Are these now going to be always on by default? Can we add a build flag to disable them?

P.S. Even though this patch is small, it is also a good candidate for Phabricator because it is hard, just from the patch itself, what build targets are being modified.

2) stack_offset.patch – changes default stack offset for threads on
non-Mac architectures to a CACHE_LINE. This puts threads at
different offsets from a page during creation.

For one thing, this comment explaining what is going on should really be in the code too. Second, I don't understand why this is desirable, can you please explain.

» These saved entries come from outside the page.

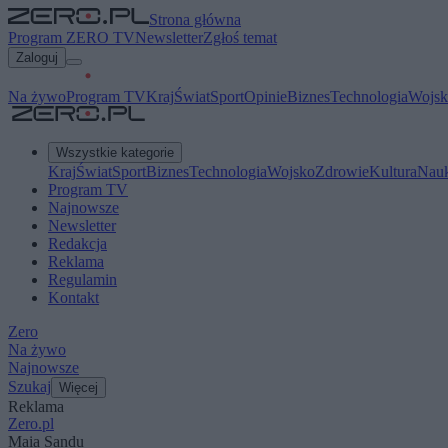
Strona główna
Program ZERO TV
Newsletter
Zgłoś temat
Zaloguj
Na żywo
Program TV
Kraj
Świat
Sport
Opinie
Biznes
Technologia
Wojsk
Wszystkie kategorie
Kraj
Świat
Sport
Biznes
Technologia
Wojsko
Zdrowie
Kultura
Nau
Program TV
Najnowsze
Newsletter
Redakcja
Reklama
Regulamin
Kontakt
Zero
Na żywo
Najnowsze
Szukaj
Więcej
Reklama
Zero.pl
Maia Sandu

Also, some of the uses of this variable seem questionable (KMP_DEFAULT_STKOFFSET is used to set __kmp_stkoffset), and we have this in z_Linux_util.c:

#if KMP_OS_LINUX || KMP_OS_FREEBSD
    if ( __kmp_stkoffset > 0 && gtid > 0 ) {
        padding = alloca( gtid * __kmp_stkoffset );
    }
#endif

this padding variable is dead, and I'd hope that the compiler removes it.

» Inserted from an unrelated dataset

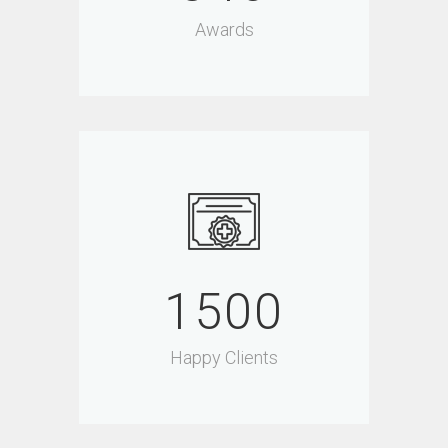
Awards
1500
Happy Clients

And then, as you imply, this is used to adjust the thread's stack size:

            /* Set stack size for this thread now. */
            stack_size += gtid * __kmp_stkoffset;
...
                status = pthread_attr_setstacksize( & thread_attr, stack_size );

any while I understand that this might also affect the starting offset of subsequent thread's stacks, I don't see what would be true (I assume that the OS will create each thread's stack so that the start of the stack is really page aligned). Again, why you're multiplying by gtid is not explained. Are you trying to reduce false sharing?

In short, this needs more comments (at least).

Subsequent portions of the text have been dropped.